As SAD quits NDA, BJP looks to increase its electoral and social base3 min read . Updated: 28 Sep 2020, 06:31 AM IST
The end of the alliance presents the party with the opportunity to directly reach out to farmers, say BJP leaders
The decision of the Shiromani Akali Dal (SAD) to walk out of the ruling National Democratic Alliance (NDA) is likely to give the Bharatiya Janata Party (BJP) an opportunity to expand its base both socially and electorally in Punjab.
On Saturday, the SAD announced its decision to quit the NDA, ending a nearly three-decade-long alliance, 10 days after its senior leader Harsimrat Kaur Badal stepped down as a Union minister to protest against the recently passed farm bills.
Senior BJP leaders said the party has the unique opportunity to directly reach out to farmers despite all political parties standing together, including the Congress, which is in power in Punjab.
BJP leaders also argued that it is after almost three decades that the party will be able to build its own social and electoral base in the state.
SAD joined the NDA in 1996 when BJP leader Atal Bihari Vajpayee became the prime minister during the alliance’s first government at the Centre, which lasted 13 days.
“We believe the agricultural reforms undertaken by Prime Minister Narendra Modi would benefit small farmers the most. SAD leaders are not working for the benefit of farmers and are only strengthening the Opposition against the BJP," said a senior party leader and parliamentarian.
“The Shiromani Akali Dal core committee decides unanimously to pull out of the BJP-led NDA because of the Centre’s stubborn refusal to give statutory legislative guarantees to protect assured marketing of crops on the minimum support price (MSP) and its continued insensitivity to Punjabi and Sikh issues," tweeted the SAD chief Sukhbir Singh Badal late on Saturday night.
SAD leaders have also decided to formally join the protests against the farm bills. The party has decided to protest in all the regions of Punjab on 1 October and meet governor V.P. Singh Badnore the same day. Senior party leaders said the decision to oppose the farm bills was taken after deliberations with the core committee.
The Union government is not reaching out to farmers despite protests in Punjab and Haryana, which could gather momentum in the coming days, senior party leaders said.
“If pain and protests of three crore Punjabis fail to melt the rigid stance of GoI, it’s no longer the #NDA envisioned by Vajpayee ji and Badal sahab. An alliance that turns a deaf ear to its oldest ally and a blind eye to pleas of those who feed the nation is no longer in the interest of Punjab," Harsimrat Kaur Badal also tweeted on Saturday.

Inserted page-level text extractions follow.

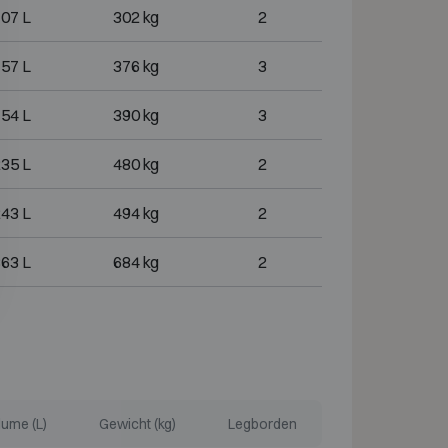
07 L
302 kg
2
57 L
376 kg
3
54 L
390 kg
3
35 L
480 kg
2
43 L
494 kg
2
63 L
684 kg
2
ume (L)
Gewicht (kg)
Legborden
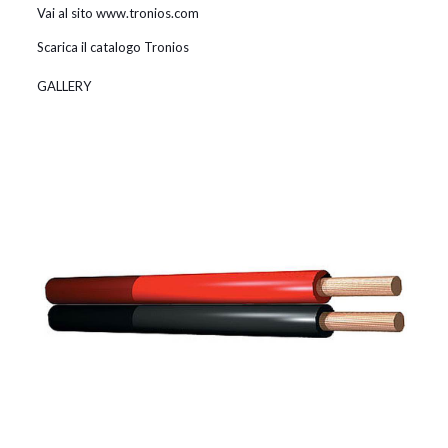
Vai al sito www.tronios.com
Scarica il catalogo Tronios
GALLERY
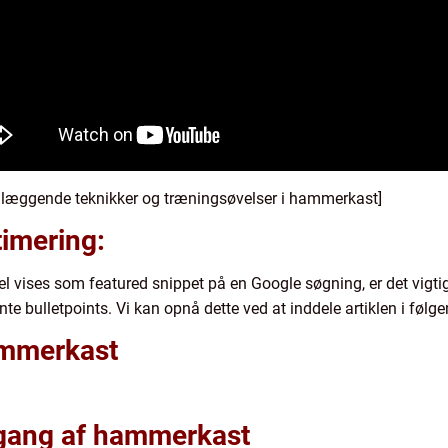
undlæggende teknikker og træningsøvelser i hammerkast]
timering:
el vises som featured snippet på en Google søgning, er det vigtig
te bulletpoints. Vi kan opnå dette ved at inddele artiklen i følge
hammerkast
mgang af hammerkast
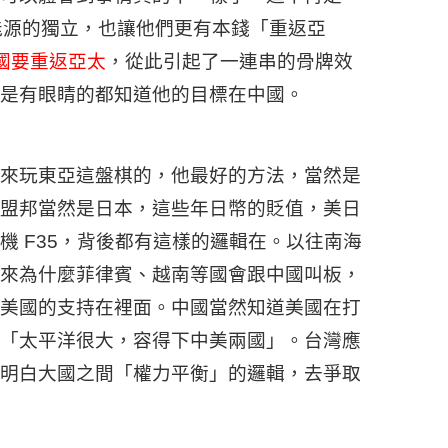
國能源的獨立，也讓他們更有本錢「重返亞
美國要重返亞太
，從此引起了一連串的骨牌效
是有眼睛的都知道他的目標在中國。
來玩東亞這盤棋的，他最好的方法，當然是
盟邦當然是日本，這些年日幣的貶值，美日
機 F35，背後都有這樣的邏輯在。以往南海
來為什麼菲律賓、越南等國會跟中國叫板，
美國的支持在裡面。中國當然知道美國在打
「太平洋很大，容得下中美兩國」。台灣應
明白大國之間「權力平衡」的邏輯，去爭取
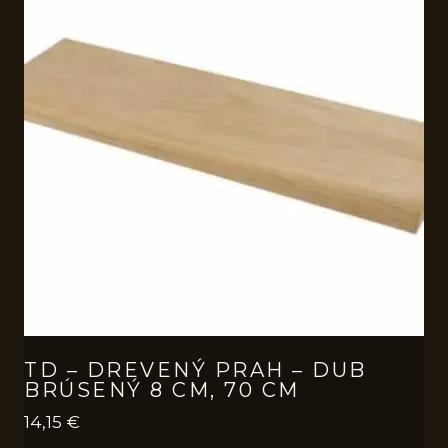
TD – DREVENÝ PRAH – DUB
BRÚSENÝ 8 CM, 70 CM
14,15
€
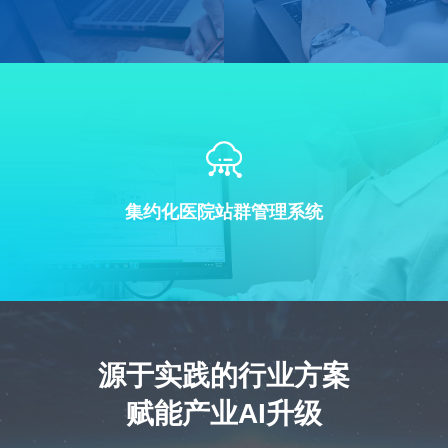
集约化医院站群管理系统
源于实践的行业方案
赋能产业AI升级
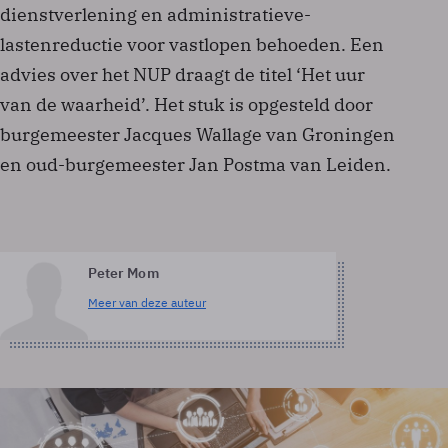
dienstverlening en administratieve-
lastenreductie voor vastlopen behoeden. Een
advies over het NUP draagt de titel ‘Het uur
van de waarheid’. Het stuk is opgesteld door
burgemeester Jacques Wallage van Groningen
en oud-burgemeester Jan Postma van Leiden.
Peter Mom
Meer van deze auteur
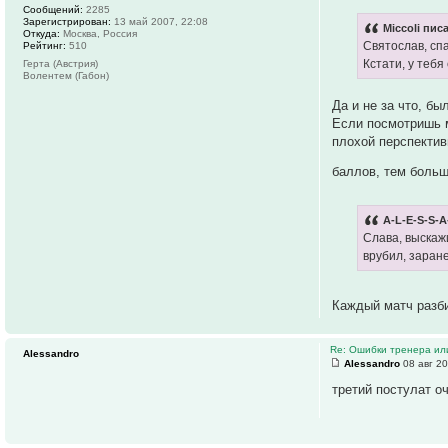
Сообщений:
2285
Зарегистрирован:
13 май 2007, 22:08
Miccoli писа
Откуда:
Москва, Россия
Святослав, спа
Рейтинг:
510
Кстати, у теб
Герта (Австрия)
Волентем (Габон)
Да и не за что, б
Если посмотришь м
плохой перспектив
баллов, тем больш
A-L-E-S-S-A
Слава, выскаж
врубил, заране
Каждый матч разби
Re: Ошибки тренера ил
Alessandro
Alessandro
08 авг 20
третий постулат о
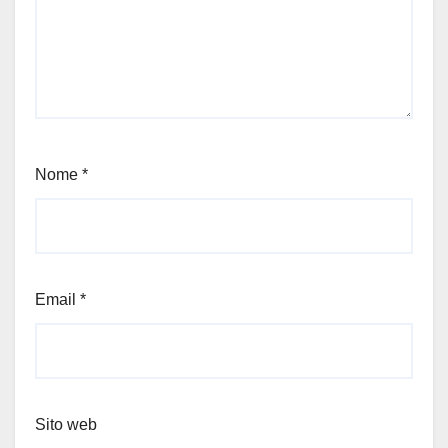
Nome
*
Email
*
Sito web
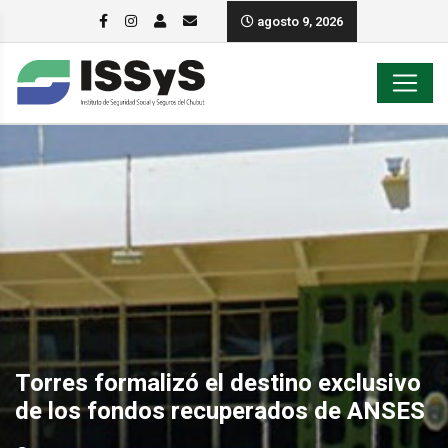
agosto 9, 2026
Torres formalizó el destino exclusivo
de los fondos recuperados de ANSES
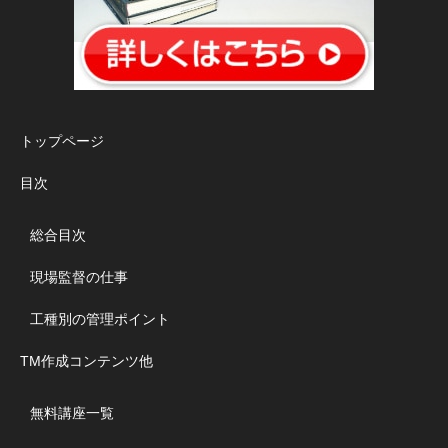
トップページ
目次
総合目次
現場監督の仕事
工種別の管理ポイント
TM作成コンテンツ他
無料講座一覧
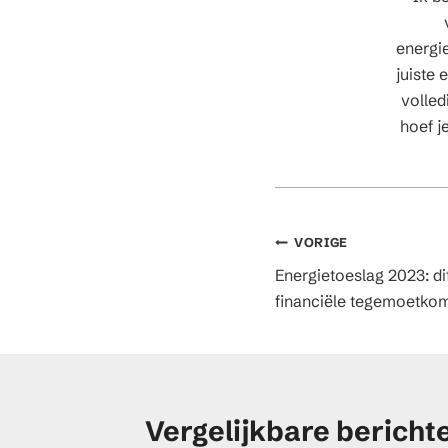
energie
juiste
volled
hoef j
Berichtnavig
VORIGE
Energietoeslag 2023: di
financiële tegemoetko
Vergelijkbare bericht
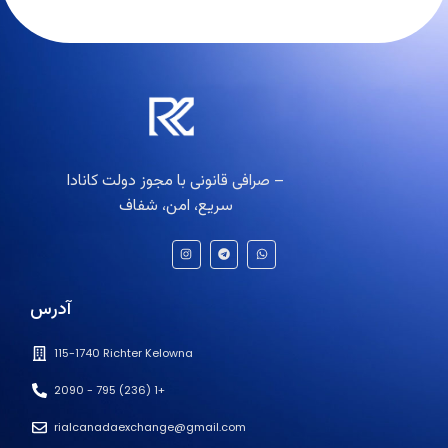
صرافی قانونی با مجوز دولت کانادا –
سریع، امن، شفاف
I
T
W
n
e
h
s
l
a
t
e
t
a
g
s
آدرس
g
r
a
r
a
p
a
m
p
m
115-1740 Richter Kelowna
2090 - 795 (236) 1+
rialcanadaexchange@gmail.com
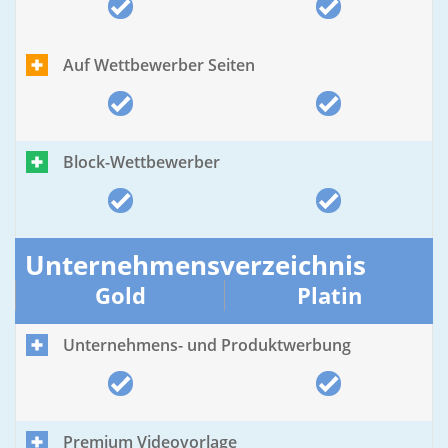
Auf Wettbewerber Seiten
Block-Wettbewerber
Unternehmensverzeichnis
Gold
Platin
Unternehmens- und Produktwerbung
Premium Videovorlage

In the last 10 months, the BJP has lost two of its oldest alliance partners, SAD and Shiv Sena, and the only big political party which is in alliance with BJP across north India is the Janata Dal (United) or JD(U) under Bihar chief minister Nitish Kumar.

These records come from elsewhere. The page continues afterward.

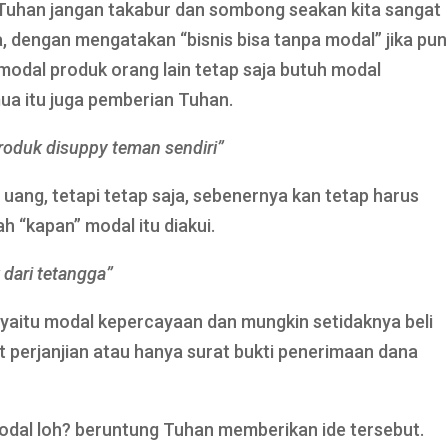
n Tuhan jangan takabur dan sombong seakan kita sangat
 dengan mengatakan “bisnis bisa tanpa modal” jika pun
modal produk orang lain tetap saja butuh modal
a itu juga pemberian Tuhan.
produk disuppy teman sendiri”
uang, tetapi tetap saja, sebenernya kan tetap harus
 “kapan” modal itu diakui.
 dari tetangga”
 yaitu modal kepercayaan dan mungkin setidaknya beli
 perjanjian atau hanya surat bukti penerimaan dana
modal loh? beruntung Tuhan memberikan ide tersebut.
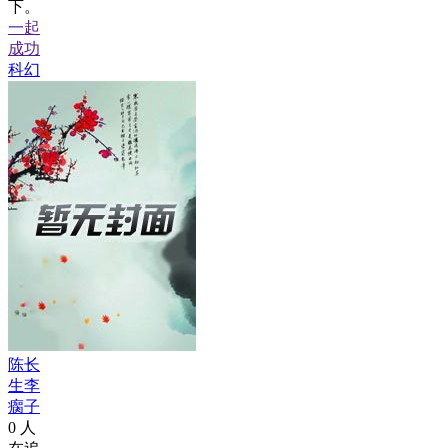
下。
一起
成功
科幻
陈长
生李
瘸子
0
人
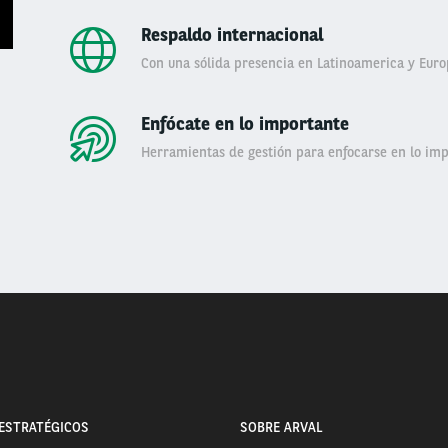
Respaldo internacional
Con una sólida presencia en Latinoamerica y Euro
Enfócate en lo importante
Herramientas de gestión para enfocarse en lo imp
ESTRATÉGICOS
SOBRE ARVAL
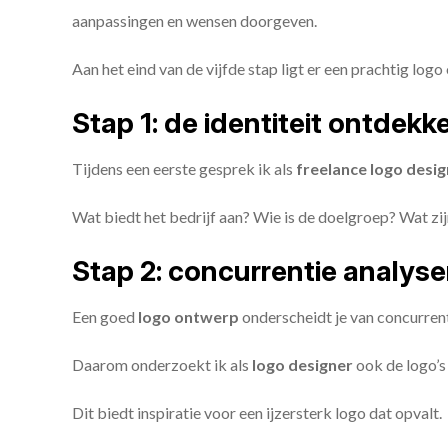
aanpassingen en wensen doorgeven.
Aan het eind van de vijfde stap ligt er een prachtig logo 
Stap 1: de identiteit ontdekk
Tijdens een eerste gesprek ik als
freelance
logo desig
Wat biedt het bedrijf aan? Wie is de doelgroep? Wat z
Stap 2: concurrentie analys
Een goed
logo ontwerp
onderscheidt je van concurren
Daarom onderzoekt ik als
logo designer
ook de logo’s 
Dit biedt inspiratie voor een ijzersterk logo dat opvalt.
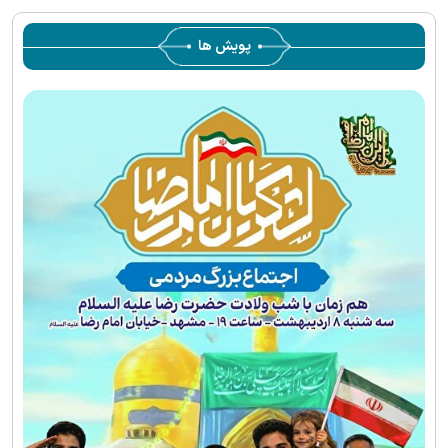
پویش ها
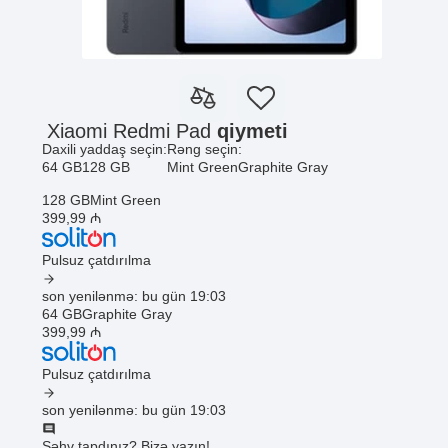
Xiaomi Redmi Pad
qiymeti
Daxili yaddaş seçin:
Rəng seçin:
64 GB
128 GB
Mint Green
Graphite Gray
128 GB
Mint Green
399
,99
₼
Pulsuz çatdırılma
son yenilənmə: bu gün 19:03
64 GB
Graphite Gray
399
,99
₼
Pulsuz çatdırılma
son yenilənmə: bu gün 19:03
Səhv tapdınız? Bizə yazın!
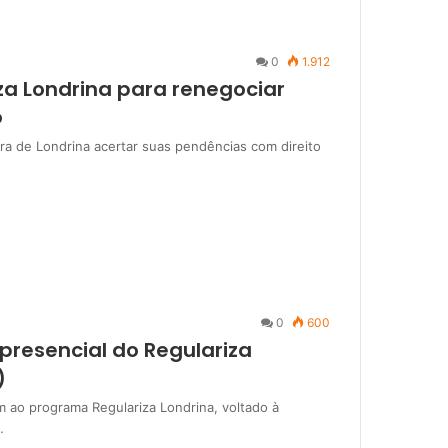
0
1.912
iza Londrina para renegociar
o
ura de Londrina acertar suas pendências com direito
0
600
presencial do Regulariza
)
m ao programa Regulariza Londrina, voltado à
…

“Shiv Sena appreciates Akali Dal’s decision to break its ties with NDA in the interest of farmers. Shiv Sena and SAD were the pillars of NDA but now Akali Dal is out of NDA. NDA has new partners. I don’t think the alliance without Akali Dal and Shiv Sena can be called NDA," said senior Shiv Sena leader Sanjay Raut.

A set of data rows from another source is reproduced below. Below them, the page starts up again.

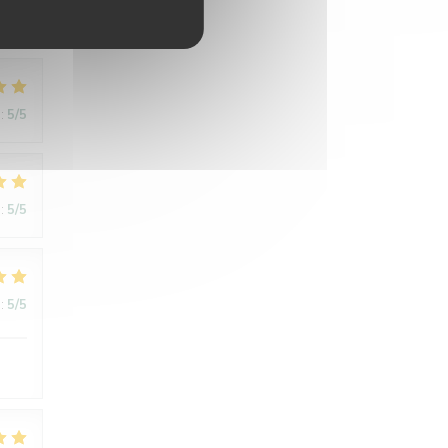
:
5
/5
:
5
/5
:
5
/5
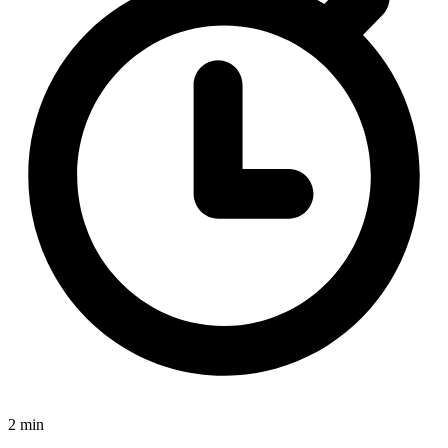
2 min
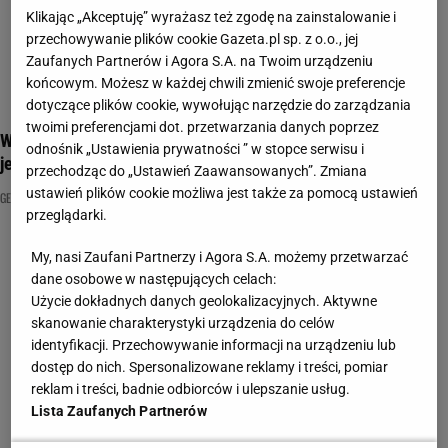
Klikając „Akceptuję” wyrażasz też zgodę na zainstalowanie i
przechowywanie plików cookie Gazeta.pl sp. z o.o., jej
Zaufanych Partnerów i Agora S.A. na Twoim urządzeniu
końcowym. Możesz w każdej chwili zmienić swoje preferencje
dotyczące plików cookie, wywołując narzędzie do zarządzania
twoimi preferencjami dot. przetwarzania danych poprzez
Wyjątkowy quiz geograficzny. Ile wiesz o morzach, rzekach i
odnośnik „Ustawienia prywatności ” w stopce serwisu i
jeziorach?
przechodząc do „Ustawień Zaawansowanych”. Zmiana
ustawień plików cookie możliwa jest także za pomocą ustawień
GEOGRAFIA
JEZIORA
NAJNOWSZE QUIZY DZISIAJ DODANE
przeglądarki.
My, nasi Zaufani Partnerzy i Agora S.A. możemy przetwarzać
dane osobowe w następujących celach:
Użycie dokładnych danych geolokalizacyjnych. Aktywne
skanowanie charakterystyki urządzenia do celów
identyfikacji. Przechowywanie informacji na urządzeniu lub
dostęp do nich. Spersonalizowane reklamy i treści, pomiar
reklam i treści, badnie odbiorców i ulepszanie usług.
Lista Zaufanych Partnerów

SAD leaders also expressed solidarity with the farmers and extended support to all initiatives, agitation or lockdowns announced by farmers in the coming days, regardless of which organization or party starts it.
“Punjabis must remain aware of some parties’ conspiracies to divide the farmers’ movement. Akali Dal is not just a political party but a movement for justice to all downtrodden people, especially those belonging to the farming community. Every Akali is a farmer and every farmer is an Akali at heart so farmer families have always taken pride in being associated with it," tweeted Sukhbir Singh Badal, SAD president and Ferozpur member of the Lok Sabha.